We all know that one of the biggest tasks is cleaning our data and getting it ready for analysis. Once you’ve spent all that time cleaning your data I will argue you should store it in a relational database. While you may not do all your analysis there – my upcoming workshop at ODSC West 2019 may surprise you in how much you can actually get done with PostgreSQL.
Hear me out as I explain why a relational database actually helps you clean and tidy your data.
- First of all, most of our data is relational and the database actually helps enforce those relations. Having your data in a CSV file or in a document store does not prevent the accidental deletion or altering of relations.
- Many relational databases also provide transactions, which prevent the entry of half-baked data by rolling back data entry if something goes wrong half-way through submitting the data.
- Relational data stores also have the ability to enforce, to varying degrees, storing the right type (numeric, string, date…) of data with the right variables. This enforcement can prevent errors on data entry and on mass importing of data, providing at least a first line check on data cleanliness.
- Relational data stores allow you to perform operations on the data right where it is stored. There is no need to pull all the data across the wire, into some local data structure, and then perform calculations on it there. Do the operations right there on the data and then pull the answers down.
- Finally, the PostgreSQL developers have spent years getting the query optimizer to efficiently carry out your queries so you can just focus on getting the data you want.
[Related article: Switching Between MySQL, PostgreSQL, and SQLite]
You probably knew most of this about RDBMS (PostgreSQL in particular). What I hope to teach you in my session at OSDC is all the interesting things PostgreSQL has to offer to make your big data cleaning and analysis easier. Let me give you the outline (and some links) on what we are going to cover in the session.

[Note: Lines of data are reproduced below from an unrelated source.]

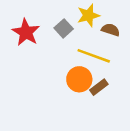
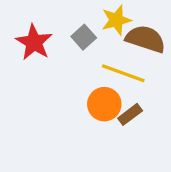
brown semicircle: (111, 30) -> (146, 39), size x1.6

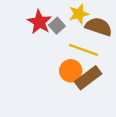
red star: (34, 42) -> (39, 22), moved
brown rectangle: (130, 114) -> (88, 78), size x1.6

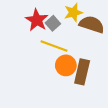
yellow line: (83, 50) -> (54, 46), moved
brown rectangle: (88, 78) -> (82, 72), turned -40

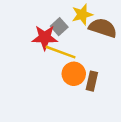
red star: (37, 20) -> (45, 37), moved, turned -30
brown rectangle: (82, 72) -> (92, 81), size x0.7

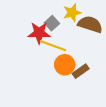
brown rectangle: (92, 81) -> (81, 71), turned 42

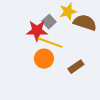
orange circle: (65, 65) -> (44, 59), moved

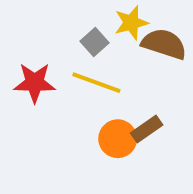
red star: (37, 31) -> (35, 83), moved
orange circle: (44, 59) -> (118, 139), moved

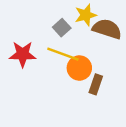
brown rectangle: (147, 129) -> (96, 84), turned -36
orange circle: (118, 139) -> (79, 68), moved

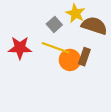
yellow star: (86, 15) -> (75, 13), turned -30
brown rectangle: (96, 84) -> (84, 57), moved

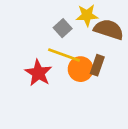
yellow star: (75, 13) -> (87, 15), turned -30
red star: (20, 48) -> (38, 73), moved, turned 30

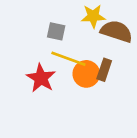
gray square: (63, 28) -> (56, 31), moved, turned -36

Spatial Data – PostgreSQL has the gold standard in spatial data extensions – PostGIS. If you have data that has direct spatial information, like coordinates, or indirect, such as an address, you can leverage the power of spatial analysis to enhance the insights into your data. In the workshop, we show some of the simple queries like closest distance but also buffering and selecting.
[Related article: Getting the Most Out of Spatial Data]
Full-Text Search – This one will probably come as a surprise to most developers but PostgreSQL has advanced full text search – like Lucene (the “engine” under ElasticSearch and SOLR). You have probably used the LIKE or ILIKE operators or maybe even fuzzy string matching, but full text capabilities into Postgresql deal with “documents” and building document indices with specialized dictionaries.
Key-Value Columns – If you are interested in having more loosely defined key-value data stored with your relational data you can use the PostgreSQL hstore extension. Rather than having to have a defined schema with pre-defined columns and types for all your data, you can use an hstore column type to store any number of key-value pairs. Operators in this extension allows you to query the data in multiple ways. It’s like a Python dict or Java map in the database.
JSON Document Storage – With the rise of modern web applications we saw the rise of JSON as a data format. It turns out that the key-value data store functionality is actually just a subset of what we can do with a JSON type. Not only do we get all the ability to store, query, and perform calculations on JSON documents, we can rely on the relational power of the database where needed. It’s the best of both worlds.
Embedding R in PostgreSQL – Most of you have probably used R for some of your data analysis. Well, now you can do your R development using whatever tool you normally use and then expose that as a function to database users. This way you can work to create the proper statistical functions but then give access to users in an easy and safe manner as a PostgreSQL function. Again this is a great way to do your analysis close to where the data resides and then pull back just the results you need. As a side note, if you use Python for your data analysis you can embed that as well.
I hope you can see that PostgreSQL should be a valuable tool in your big data/data science toolbox. Coming to OSDC West in San Francisco and signing up for my workshop, “All The Cool Things You Can Do With Postgresql to Next Level Your Data Analysis,” should set you up to go home and really dig in with PostgreSQL and your data. I will be sharing with you some of the great insights from my Crunchy Colleagues and the whole PostgreSQL community. Hope to see you then!